PROMPT:
A faithful transcript of all the lines below, with no pictures, is the goal here.
Start of TASK INPUT
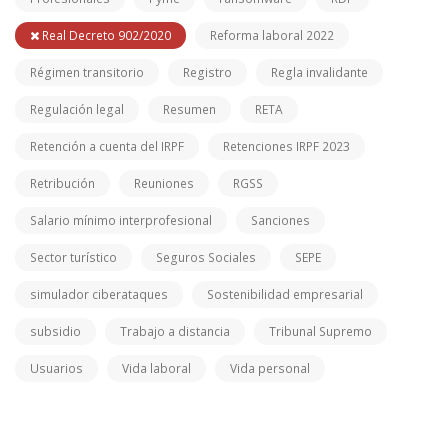
Real Decreto 902/2020
Reforma laboral 2022
Régimen transitorio
Registro
Regla invalidante
Regulación legal
Resumen
RETA
Retención a cuenta del IRPF
Retenciones IRPF 2023
Retribución
Reuniones
RGSS
Salario mínimo interprofesional
Sanciones
Sector turístico
Seguros Sociales
SEPE
simulador ciberataques
Sostenibilidad empresarial
subsidio
Trabajo a distancia
Tribunal Supremo
Usuarios
Vida laboral
Vida personal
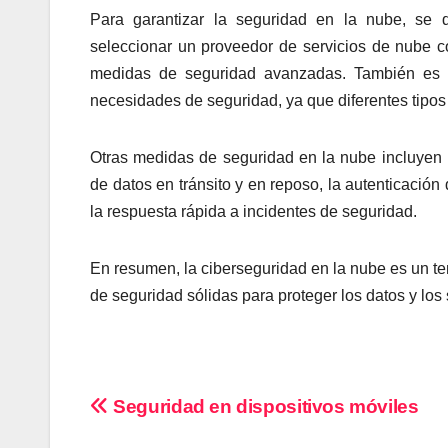
Para garantizar la seguridad en la nube, se d
seleccionar un proveedor de servicios de nube c
medidas de seguridad avanzadas. También es i
necesidades de seguridad, ya que diferentes tipos 
Otras medidas de seguridad en la nube incluyen l
de datos en tránsito y en reposo, la autenticación
la respuesta rápida a incidentes de seguridad.
En resumen, la ciberseguridad en la nube es un te
de seguridad sólidas para proteger los datos y los
Navegación
Seguridad en dispositivos móviles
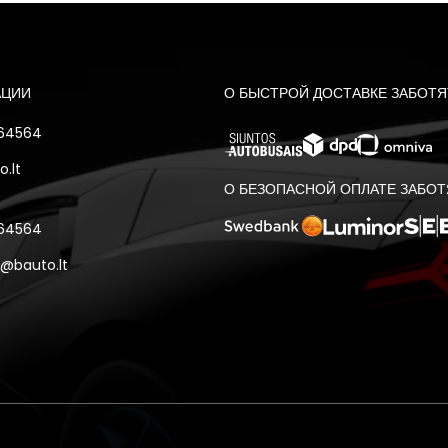
АЦИИ
О БЫСТРОЙ ДОСТАВКЕ ЗАБОТЯ
 64564
.lt
О БЕЗОПАСНОЙ ОПЛАТЕ ЗАБОТ
 64564
@bauto.lt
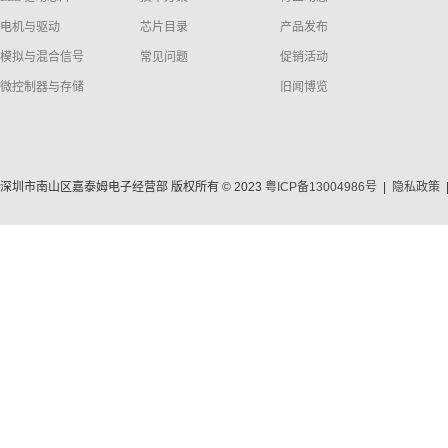
电机与驱动
芯片目录
产品发布
模拟与混合信号
常见问题
促销活动
微控制器与存储
旧闻博览
深圳市南山区嘉泰姆电子经营部 版权所有 © 2023
粤ICP备13004986号
|
隐私政策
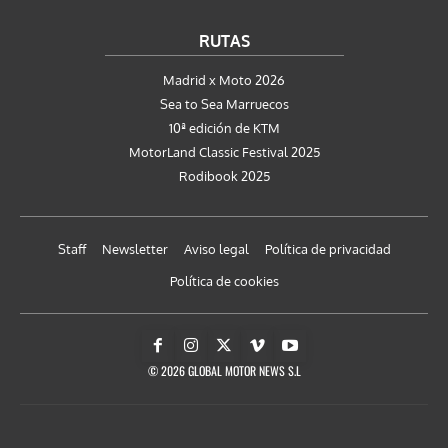
RUTAS
Madrid x Moto 2026
Sea to Sea Marruecos
10ª edición de KTM
MotorLand Classic Festival 2025
Rodibook 2025
Staff
Newsletter
Aviso legal
Política de privacidad
Política de cookies
© 2026 GLOBAL MOTOR NEWS S.L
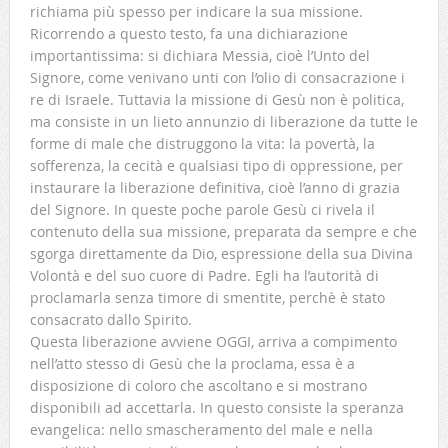
richiama più spesso per indicare la sua missione.
Ricorrendo a questo testo, fa una dichiarazione
importantissima: si dichiara Messia, cioè l’Unto del
Signore, come venivano unti con l’olio di consacrazione i
re di Israele. Tuttavia la missione di Gesù non è politica,
ma consiste in un lieto annunzio di liberazione da tutte le
forme di male che distruggono la vita: la povertà, la
sofferenza, la cecità e qualsiasi tipo di oppressione, per
instaurare la liberazione definitiva, cioè l’anno di grazia
del Signore. In queste poche parole Gesù ci rivela il
contenuto della sua missione, preparata da sempre e che
sgorga direttamente da Dio, espressione della sua Divina
Volontà e del suo cuore di Padre. Egli ha l’autorità di
proclamarla senza timore di smentite, perchè è stato
consacrato dallo Spirito.
Questa liberazione avviene OGGI, arriva a compimento
nell’atto stesso di Gesù che la proclama, essa è a
disposizione di coloro che ascoltano e si mostrano
disponibili ad accettarla. In questo consiste la speranza
evangelica: nello smascheramento del male e nella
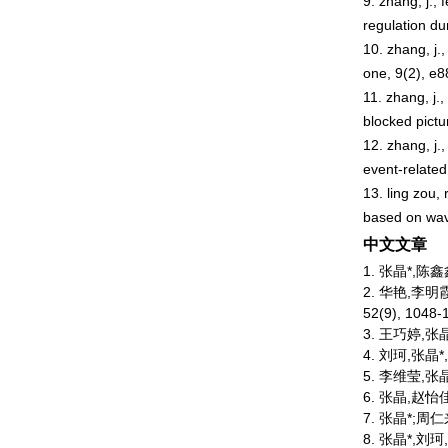
9.
zhang, j., 
regulation du
10.
zhang, j.
one, 9
(2), e
11.
zhang, j.,
blocked pictu
12.
zhang, j.
event-related
13.
ling zou,
based on wav
中文文章
1.
张晶*,陈鑫
2.
华艳,李明
52(9), 1048-
3. 王巧婷,张
4. 刘珂,张晶
5. 李维莹,张
6. 张晶,赵
7. 张晶*;周
8. 张晶*,刘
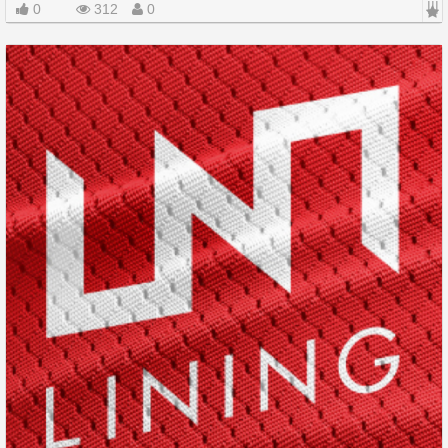
|||
0
312
0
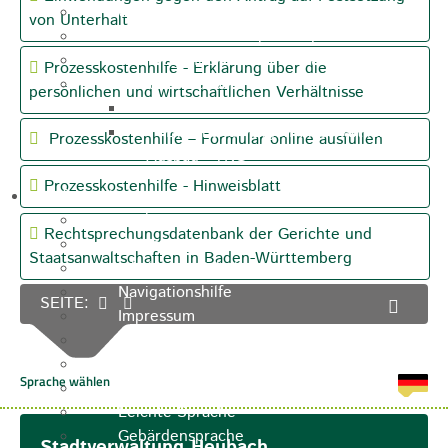
Unternehmen
von Unterhalt
Kommunale Wärmeplanung
Starkregenrisiko und Hochwasser
Prozesskostenhilfe - Erklärung über die
Breitbandausbau
persönlichen und wirtschaftlichen Verhältnisse
Breitbandausbau Graue Flecken
Breitband - Eigenwirtschaftlicher
Prozesskosten­hilfe – Formular online ausfüllen
Ausbau - TNG
Prozesskostenhilfe - Hinweisblatt
Informationen
Suche
Rechtsprechungsdatenbank der Gerichte und
Kontakt
Staatsanwaltschaften in Baden-Württemberg
Inhaltsverzeichnis
Navigationshilfe
SEITE:
Impressum
Nutzungsbedingungen
Datenschutz
Barrierefreiheit
Leichte Sprache
Gebärdensprache
Stadtverwaltung Heubach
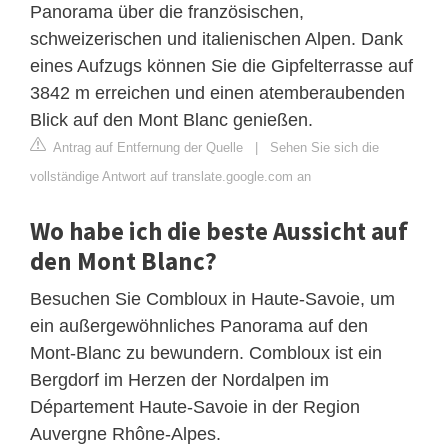
Panorama über die französischen,
schweizerischen und italienischen Alpen. Dank
eines Aufzugs können Sie die Gipfelterrasse auf
3842 m erreichen und einen atemberaubenden
Blick auf den Mont Blanc genießen.
Antrag auf Entfernung der Quelle
|
Sehen Sie sich die
vollständige Antwort auf translate.google.com an
Wo habe ich die beste Aussicht auf
den Mont Blanc?
Besuchen Sie Combloux in Haute-Savoie, um
ein außergewöhnliches Panorama auf den
Mont-Blanc zu bewundern. Combloux ist ein
Bergdorf im Herzen der Nordalpen im
Département Haute-Savoie in der Region
Auvergne Rhône-Alpes.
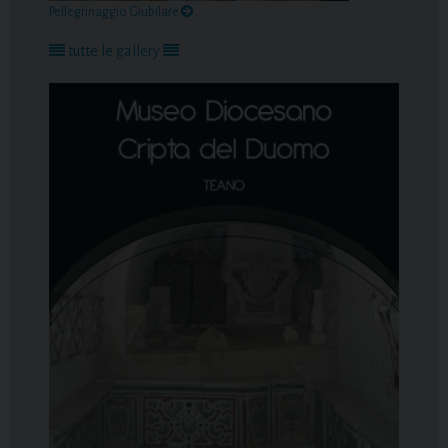
Pellegrinaggio Giubilare
tutte le gallery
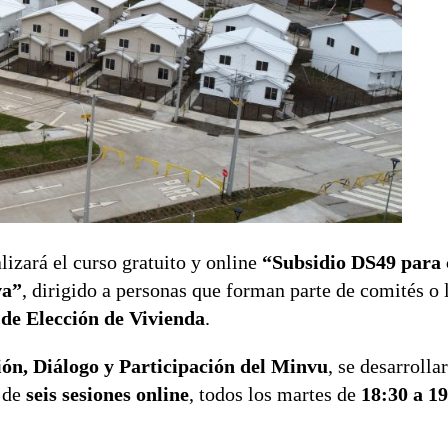
lizará el curso gratuito y online
“Subsidio DS49 para 
va”
, dirigido a personas que forman parte de comités o 
 de Elección de Vivienda
.
ón, Diálogo y Participación del Minvu
, se desarrolla
o de
seis sesiones online
, todos los martes de
18:30 a 1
End of TASK INPUT
EXERCISE SOLUTION:
Real Decreto 902/2020
Reforma laboral 2022
Régimen transitorio
Registro
Regla invalidante
Regulación legal
Resumen
RETA
Retención a cuenta del IRPF
Retenciones IRPF 2023
Retribución
Reuniones
RGSS
Salario mínimo interprofesional
Sanciones
Sector turístico
Seguros Sociales
SEPE
simulador ciberataques
Sostenibilidad empresarial
subsidio
Trabajo a distancia
Tribunal Supremo
Usuarios
Vida laboral
Vida personal
Para garantizar la seguridad en la nube, se d
seleccionar un proveedor de servicios de nube c
medidas de seguridad avanzadas. También es i
necesidades de seguridad, ya que diferentes tipos 
Otras medidas de seguridad en la nube incluyen l
de datos en tránsito y en reposo, la autenticación
la respuesta rápida a incidentes de seguridad.
En resumen, la ciberseguridad en la nube es un te
de seguridad sólidas para proteger los datos y los
Navegación
Seguridad en dispositivos móviles
АЦИИ
О БЫСТРОЙ ДОСТАВКЕ ЗАБОТЯ
 64564
.lt
О БЕЗОПАСНОЙ ОПЛАТЕ ЗАБОТ
 64564
@bauto.lt
电机与驱动
芯片目录
产品发布
模拟与混合信号
常见问题
促销活动
微控制器与存储
旧闻博览
深圳市南山区嘉泰姆电子经营部 版权所有 © 2023
粤ICP备13004986号
|
隐私政策
RUTAS
Madrid x Moto 2026
Sea to Sea Marruecos
10ª edición de KTM
MotorLand Classic Festival 2025
Rodibook 2025
Staff
Newsletter
Aviso legal
Política de privacidad
Política de cookies
© 2026 GLOBAL MOTOR NEWS S.L
richiama più spesso per indicare la sua missione.
Ricorrendo a questo testo, fa una dichiarazione
importantissima: si dichiara Messia, cioè l’Unto del
Signore, come venivano unti con l’olio di consacrazione i
re di Israele. Tuttavia la missione di Gesù non è politica,
ma consiste in un lieto annunzio di liberazione da tutte le
forme di male che distruggono la vita: la povertà, la
sofferenza, la cecità e qualsiasi tipo di oppressione, per
instaurare la liberazione definitiva, cioè l’anno di grazia
del Signore. In queste poche parole Gesù ci rivela il
contenuto della sua missione, preparata da sempre e che
sgorga direttamente da Dio, espressione della sua Divina
Volontà e del suo cuore di Padre. Egli ha l’autorità di
proclamarla senza timore di smentite, perchè è stato
consacrato dallo Spirito.
Questa liberazione avviene OGGI, arriva a compimento
nell’atto stesso di Gesù che la proclama, essa è a
disposizione di coloro che ascoltano e si mostrano
disponibili ad accettarla. In questo consiste la speranza
evangelica: nello smascheramento del male e nella
9.
zhang, j., 
regulation du
10.
zhang, j.
one, 9
(2), e
11.
zhang, j.,
blocked pictu
12.
zhang, j.
event-related
13.
ling zou,
based on wav
中文文章
1.
张晶*,陈鑫
2.
华艳,李明
52(9), 1048-
3. 王巧婷,张
4. 刘珂,张晶
5. 李维莹,张
6. 张晶,赵
7. 张晶*;周
8. 张晶*,刘
|||
0
312
0
Unternehmen
von Unterhalt
Kommunale Wärmeplanung
Starkregenrisiko und Hochwasser
Prozesskostenhilfe - Erklärung über die
Breitbandausbau
persönlichen und wirtschaftlichen Verhältnisse
Breitbandausbau Graue Flecken
Breitband - Eigenwirtschaftlicher
Prozesskosten­hilfe – Formular online ausfüllen
Ausbau - TNG
Prozesskostenhilfe - Hinweisblatt
Informationen
Suche
Rechtsprechungsdatenbank der Gerichte und
Kontakt
Staatsanwaltschaften in Baden-Württemberg
Inhaltsverzeichnis
Navigationshilfe
SEITE:
Impressum
Nutzungsbedingungen
Datenschutz
Barrierefreiheit
Leichte Sprache
Gebärdensprache
Stadtverwaltung Heubach
Panorama über die französischen,
schweizerischen und italienischen Alpen. Dank
eines Aufzugs können Sie die Gipfelterrasse auf
3842 m erreichen und einen atemberaubenden
Blick auf den Mont Blanc genießen.
Antrag auf Entfernung der Quelle
|
Sehen Sie sich die
vollständige Antwort auf translate.google.com an
Wo habe ich die beste Aussicht auf
den Mont Blanc?
Besuchen Sie Combloux in Haute-Savoie, um
ein außergewöhnliches Panorama auf den
Mont-Blanc zu bewundern. Combloux ist ein
Bergdorf im Herzen der Nordalpen im
Département Haute-Savoie in der Region
Auvergne Rhône-Alpes.
Pellegrinaggio Giubilare
tutte le gallery
lizará el curso gratuito y online
“Subsidio DS49 para 
va”
, dirigido a personas que forman parte de comités o 
 de Elección de Vivienda
.
ón, Diálogo y Participación del Minvu
, se desarrolla
o de
seis sesiones online
, todos los martes de
18:30 a 1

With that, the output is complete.